Other than – what might be – Wheaton’s own experiences of surfing, which cautiously suggest that in surfing we are not only one with the waves, but with each other, numerous accounts in the cases testify to that equality, solidarity, meaningfulness and joy is a, however temporary, influential state that could be reached in the realm of the sea. Only for the purpose of demonstrating how non-ambiguously this is communicated in the book, one could perhaps call this normative position as one promoting ‘aquality’, to coin a term: equality, deliberation and erasure of power structures by being in the water in together.[1]
By posing such questions, Wheaton effectuates her theoretical departure and becomes a part of the cultural politics of lifestyle sport herself.One of the most striking features of all cases in Wheaton’s treatise is how systematically minorities have been excluded from the beach over the last century and how access to the waves has been a white privilege, regardless of whether we talk about San Diego or Durban. Wheaton succinctly demonstrates how this is effectuated on so many levels at the same time: Mid 20th century Hollywood movies on surfing displayed no blacks in waves; Apartheid reserved the most accessible and safest beaches to whites; bus and trolley lines that led to the beach put restrictions on bringing your surfing board, hindering black people without cars to reach the brine (some stations were also placed far from the richest and whitest sea venues and thereby actualizing what Wheaton refers to as the ‘racializing of space’ and ‘spatializing of race’).

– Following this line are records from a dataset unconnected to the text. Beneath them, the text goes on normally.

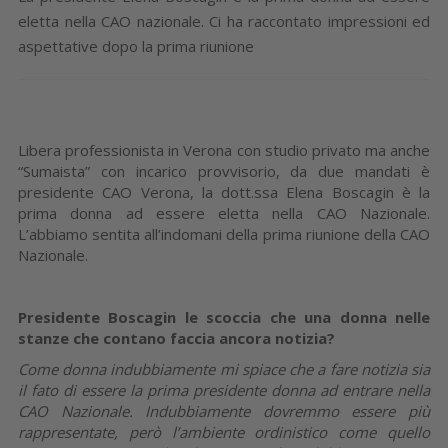
eletta nella CAO nazionale. Ci ha raccontato impressioni ed
aspettative dopo la prima riunione
Libera professionista in Verona con studio privato ma anche
“Sumaista” con incarico provvisorio, da due mandati è
presidente CAO Verona, la dott.ssa Elena Boscagin è la
prima donna ad essere eletta nella CAO Nazionale.
L’abbiamo sentita all’indomani della prima riunione della CAO
Nazionale.
Presidente Boscagin le scoccia che una donna nelle
stanze che contano faccia ancora notizia?
Come donna indubbiamente mi spiace che a fare notizia sia
il fato di essere la prima presidente donna ad entrare nella
CAO Nazionale. Indubbiamente dovremmo essere più
rappresentate, però l’ambiente ordinistico come quello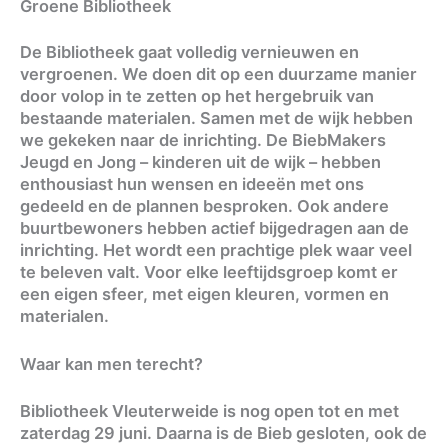
Groene Bibliotheek
De Bibliotheek gaat volledig vernieuwen en
vergroenen. We doen dit op een duurzame manier
door volop in te zetten op het hergebruik van
bestaande materialen. Samen met de wijk hebben
we gekeken naar de inrichting. De BiebMakers
Jeugd en Jong – kinderen uit de wijk – hebben
enthousiast hun wensen en ideeën met ons
gedeeld en de plannen besproken. Ook andere
buurtbewoners hebben actief bijgedragen aan de
inrichting. Het wordt een prachtige plek waar veel
te beleven valt. Voor elke leeftijdsgroep komt er
een eigen sfeer, met eigen kleuren, vormen en
materialen.
Waar kan men terecht?
Bibliotheek Vleuterweide is nog open tot en met
zaterdag 29 juni. Daarna is de Bieb gesloten, ook de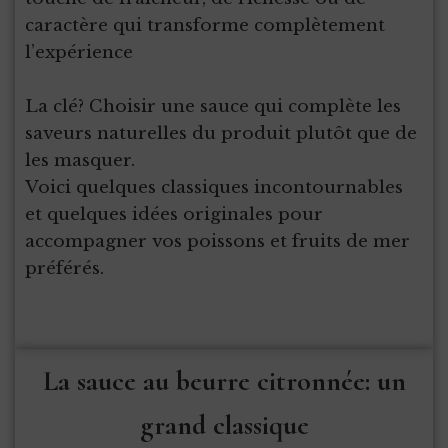
caractère qui transforme complètement
l’expérience
La clé? Choisir une sauce qui complète les
saveurs naturelles du produit plutôt que de
les masquer.
Voici quelques classiques incontournables
et quelques idées originales pour
accompagner vos poissons et fruits de mer
préférés.
La sauce au beurre citronnée: un
grand classique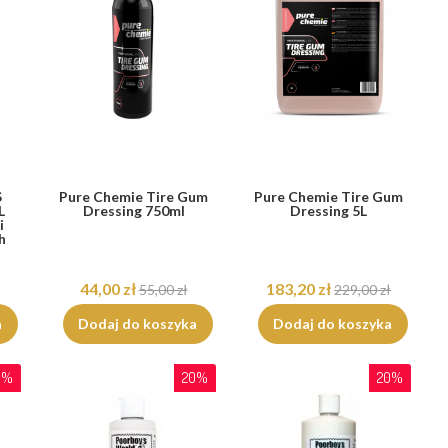
S
Pure Chemie Tire Gum
Pure Chemie Tire Gum
L
Dressing 750ml
Dressing 5L
i
h
44,00 zł
183,20 zł
55,00 zł
229,00 zł
a
Dodaj do koszyka
Dodaj do koszyka
0%
20%
20%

All these instances might, then, with the suggested term above, be seen as obstacles for aquality to be reached and performed.
The emphasis on surfing in three of the five cases enables a rich and deep understanding of this particular lifestyle sport, but is it enough to be able to talk about lifestyle sports in general with such an unbalanced material? Surely, the cases of parkour and skateboarding display interesting samples of how lifestyle sports could support the marginalized in order for them to become stronger voices in civic society, but they weigh lightly in comparison to the depth of Wheaton’s knowledge of the surfing community and history. Wheaton indeed discusses whether or not being an insider/outsider is a superficial problem in ethnographic research. Unfortunately, this doesn’t get properly resolved and the three (out of five) cases on surfing could be seen as serving to acknowledge that she really is more familiar to surfing and not to the others. One of the strengths of the anthology Understanding Lifestyle Sports, which Wheaton edited a decade ago, was just that, the plethora of practices.
The objections and critical points I have brought up in this review, however, does not deflect from the merits of Wheaton’s study, which is clearly organized, well-informed, well written, theoretically fine-tuned and methodologically precise. I would recommend it, not only to scholars and students with an interest in the particular sports, but also to those focussing the interplay of race, space, bodies and the ocean.
Copyright © Kalle Jonasson 2017
[1] The heading of this review, “All men must surf”, is a wordplay with the dictum that is repeated constantly in the fantasy series Game of Thrones by George R.R. Martin: All men must serve, all men must die. My light-hearted variation of the ominous phrase is an acknowledgement of what I perceive as an implicit message and a normative undercurrent in Wheaton’s book, and which I for the purpose of making that point clear has termed ’aquality’.